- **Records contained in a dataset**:
====

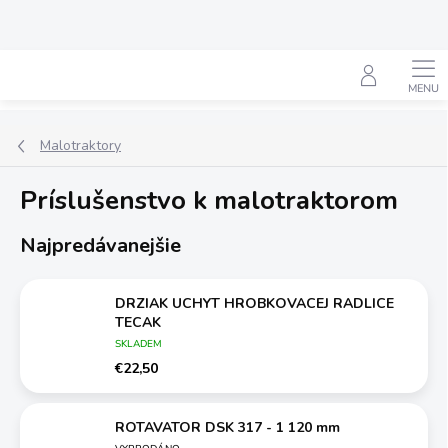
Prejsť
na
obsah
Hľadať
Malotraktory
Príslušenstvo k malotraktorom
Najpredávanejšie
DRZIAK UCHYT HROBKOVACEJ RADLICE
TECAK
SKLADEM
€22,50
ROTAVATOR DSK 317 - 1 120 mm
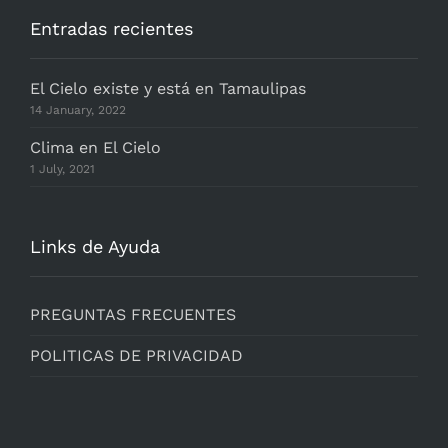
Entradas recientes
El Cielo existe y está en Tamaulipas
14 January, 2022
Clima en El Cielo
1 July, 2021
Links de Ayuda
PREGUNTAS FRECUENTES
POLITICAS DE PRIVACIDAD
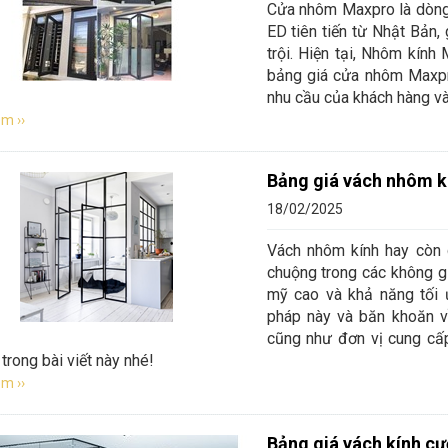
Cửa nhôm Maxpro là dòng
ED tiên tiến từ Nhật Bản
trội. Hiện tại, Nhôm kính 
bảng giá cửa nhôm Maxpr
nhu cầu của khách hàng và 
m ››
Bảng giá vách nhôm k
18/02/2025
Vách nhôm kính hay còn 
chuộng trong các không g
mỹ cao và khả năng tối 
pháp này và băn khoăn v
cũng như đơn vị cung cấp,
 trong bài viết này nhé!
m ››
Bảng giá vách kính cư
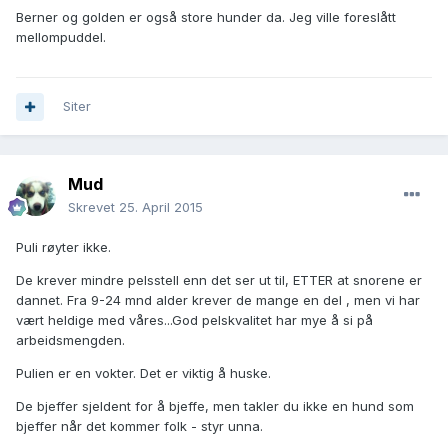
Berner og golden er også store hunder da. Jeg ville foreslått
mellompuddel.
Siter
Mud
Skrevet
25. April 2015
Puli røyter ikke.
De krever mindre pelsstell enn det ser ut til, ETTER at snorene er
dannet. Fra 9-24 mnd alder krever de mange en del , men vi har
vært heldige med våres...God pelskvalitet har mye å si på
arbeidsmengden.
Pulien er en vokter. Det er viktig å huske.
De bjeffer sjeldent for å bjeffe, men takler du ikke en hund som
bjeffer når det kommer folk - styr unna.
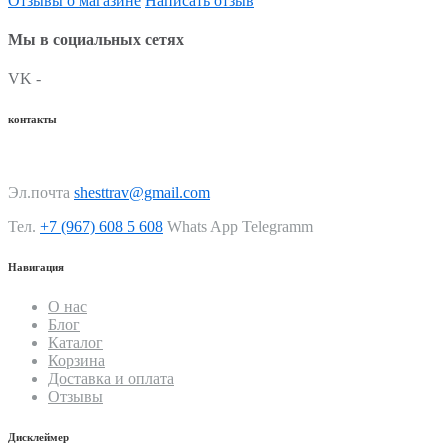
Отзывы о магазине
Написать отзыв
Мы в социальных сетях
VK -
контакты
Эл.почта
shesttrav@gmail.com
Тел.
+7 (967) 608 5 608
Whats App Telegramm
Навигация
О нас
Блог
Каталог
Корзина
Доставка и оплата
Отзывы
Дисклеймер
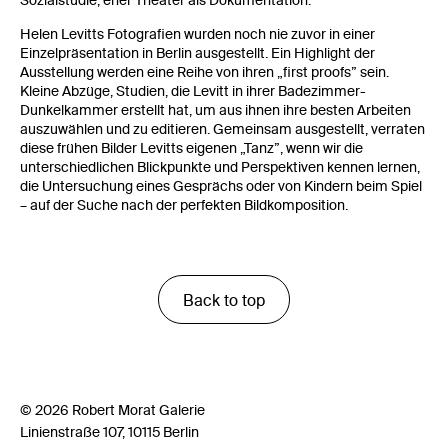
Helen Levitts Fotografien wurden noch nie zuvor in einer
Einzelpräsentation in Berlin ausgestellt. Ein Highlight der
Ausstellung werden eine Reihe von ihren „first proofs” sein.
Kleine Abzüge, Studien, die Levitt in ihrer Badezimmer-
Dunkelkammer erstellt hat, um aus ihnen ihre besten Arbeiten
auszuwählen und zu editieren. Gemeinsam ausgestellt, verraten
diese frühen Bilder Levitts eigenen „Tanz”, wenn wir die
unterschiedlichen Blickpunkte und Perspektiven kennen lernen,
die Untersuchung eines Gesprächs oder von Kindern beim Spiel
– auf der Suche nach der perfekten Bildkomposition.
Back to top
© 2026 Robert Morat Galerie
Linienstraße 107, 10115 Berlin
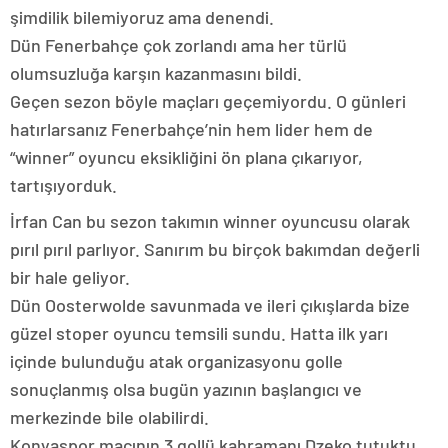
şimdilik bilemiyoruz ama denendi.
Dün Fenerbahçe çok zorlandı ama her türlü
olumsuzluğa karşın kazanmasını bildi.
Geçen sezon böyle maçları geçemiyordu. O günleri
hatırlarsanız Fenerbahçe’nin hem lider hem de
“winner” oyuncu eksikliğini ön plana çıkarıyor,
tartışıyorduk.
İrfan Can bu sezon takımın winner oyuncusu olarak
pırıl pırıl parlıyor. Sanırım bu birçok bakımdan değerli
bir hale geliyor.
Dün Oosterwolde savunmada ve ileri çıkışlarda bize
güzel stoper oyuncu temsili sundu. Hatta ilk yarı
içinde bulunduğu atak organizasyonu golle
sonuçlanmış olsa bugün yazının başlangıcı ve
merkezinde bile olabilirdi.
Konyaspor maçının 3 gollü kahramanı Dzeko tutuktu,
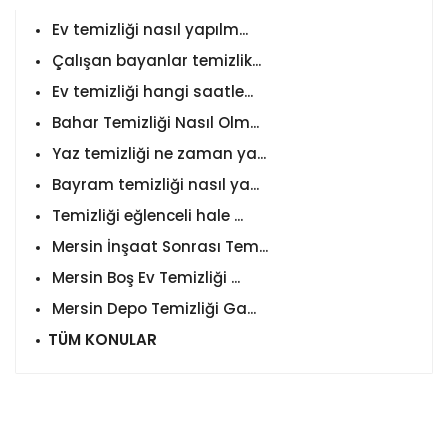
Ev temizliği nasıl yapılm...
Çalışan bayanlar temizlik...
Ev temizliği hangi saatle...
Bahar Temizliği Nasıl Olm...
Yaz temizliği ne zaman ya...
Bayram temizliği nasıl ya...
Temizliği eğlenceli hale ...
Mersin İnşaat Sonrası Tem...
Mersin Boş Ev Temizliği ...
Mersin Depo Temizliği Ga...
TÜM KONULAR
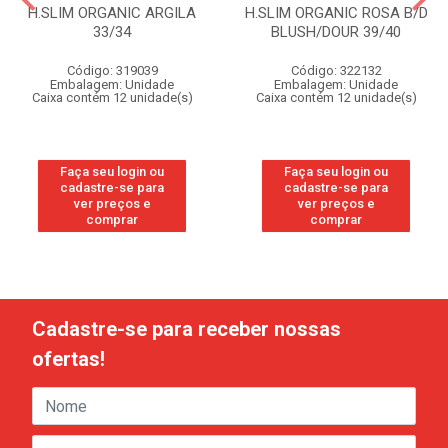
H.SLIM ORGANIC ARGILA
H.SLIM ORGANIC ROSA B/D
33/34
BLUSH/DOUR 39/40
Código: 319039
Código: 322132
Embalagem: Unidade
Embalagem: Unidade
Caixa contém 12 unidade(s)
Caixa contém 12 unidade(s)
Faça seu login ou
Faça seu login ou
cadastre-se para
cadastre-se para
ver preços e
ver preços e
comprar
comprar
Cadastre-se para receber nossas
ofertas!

====

- **Work task**: Print verbatim every line above, apart from the pictures.

- **Answer space**:
Prejsť
na
obsah
Hľadať
Malotraktory
Príslušenstvo k malotraktorom
Najpredávanejšie
DRZIAK UCHYT HROBKOVACEJ RADLICE
TECAK
SKLADEM
€22,50
ROTAVATOR DSK 317 - 1 120 mm
Entradas recientes
El Cielo existe y está en Tamaulipas
14 January, 2022
Clima en El Cielo
1 July, 2021
Links de Ayuda
PREGUNTAS FRECUENTES
POLITICAS DE PRIVACIDAD
Cửa nhôm Maxpro là dòng
ED tiên tiến từ Nhật Bản
trội. Hiện tại, Nhôm kính 
bảng giá cửa nhôm Maxpr
nhu cầu của khách hàng và 
m ››
Bảng giá vách nhôm k
18/02/2025
Vách nhôm kính hay còn 
chuộng trong các không g
mỹ cao và khả năng tối 
pháp này và băn khoăn v
cũng như đơn vị cung cấp,
 trong bài viết này nhé!
m ››
Bảng giá vách kính cư
Berner og golden er også store hunder da. Jeg ville foreslått
mellompuddel.
Siter
Mud
Skrevet
25. April 2015
Puli røyter ikke.
De krever mindre pelsstell enn det ser ut til, ETTER at snorene er
dannet. Fra 9-24 mnd alder krever de mange en del , men vi har
vært heldige med våres...God pelskvalitet har mye å si på
arbeidsmengden.
Pulien er en vokter. Det er viktig å huske.
De bjeffer sjeldent for å bjeffe, men takler du ikke en hund som
bjeffer når det kommer folk - styr unna.
Отзывы о магазине
Написать отзыв
Мы в социальных сетях
VK -
контакты
Эл.почта
shesttrav@gmail.com
Тел.
+7 (967) 608 5 608
Whats App Telegramm
Навигация
О нас
Блог
Каталог
Корзина
Доставка и оплата
Отзывы
Дисклеймер
Helen Levitts Fotografien wurden noch nie zuvor in einer
Einzelpräsentation in Berlin ausgestellt. Ein Highlight der
Ausstellung werden eine Reihe von ihren „first proofs” sein.
Kleine Abzüge, Studien, die Levitt in ihrer Badezimmer-
Dunkelkammer erstellt hat, um aus ihnen ihre besten Arbeiten
auszuwählen und zu editieren. Gemeinsam ausgestellt, verraten
diese frühen Bilder Levitts eigenen „Tanz”, wenn wir die
unterschiedlichen Blickpunkte und Perspektiven kennen lernen,
die Untersuchung eines Gesprächs oder von Kindern beim Spiel
– auf der Suche nach der perfekten Bildkomposition.
Back to top
© 2026 Robert Morat Galerie
Linienstraße 107, 10115 Berlin
şimdilik bilemiyoruz ama denendi.
Dün Fenerbahçe çok zorlandı ama her türlü
olumsuzluğa karşın kazanmasını bildi.
Geçen sezon böyle maçları geçemiyordu. O günleri
hatırlarsanız Fenerbahçe’nin hem lider hem de
“winner” oyuncu eksikliğini ön plana çıkarıyor,
tartışıyorduk.
İrfan Can bu sezon takımın winner oyuncusu olarak
pırıl pırıl parlıyor. Sanırım bu birçok bakımdan değerli
bir hale geliyor.
Dün Oosterwolde savunmada ve ileri çıkışlarda bize
güzel stoper oyuncu temsili sundu. Hatta ilk yarı
içinde bulunduğu atak organizasyonu golle
sonuçlanmış olsa bugün yazının başlangıcı ve
merkezinde bile olabilirdi.
Konyaspor maçının 3 gollü kahramanı Dzeko tutuktu,
Ev temizliği nasıl yapılm...
Çalışan bayanlar temizlik...
Ev temizliği hangi saatle...
Bahar Temizliği Nasıl Olm...
Yaz temizliği ne zaman ya...
Bayram temizliği nasıl ya...
Temizliği eğlenceli hale ...
Mersin İnşaat Sonrası Tem...
Mersin Boş Ev Temizliği ...
Mersin Depo Temizliği Ga...
TÜM KONULAR
H.SLIM ORGANIC ARGILA
H.SLIM ORGANIC ROSA B/D
33/34
BLUSH/DOUR 39/40
Código: 319039
Código: 322132
Embalagem: Unidade
Embalagem: Unidade
Caixa contém 12 unidade(s)
Caixa contém 12 unidade(s)
Faça seu login ou
Faça seu login ou
cadastre-se para
cadastre-se para
ver preços e
ver preços e
comprar
comprar
Cadastre-se para receber nossas
ofertas!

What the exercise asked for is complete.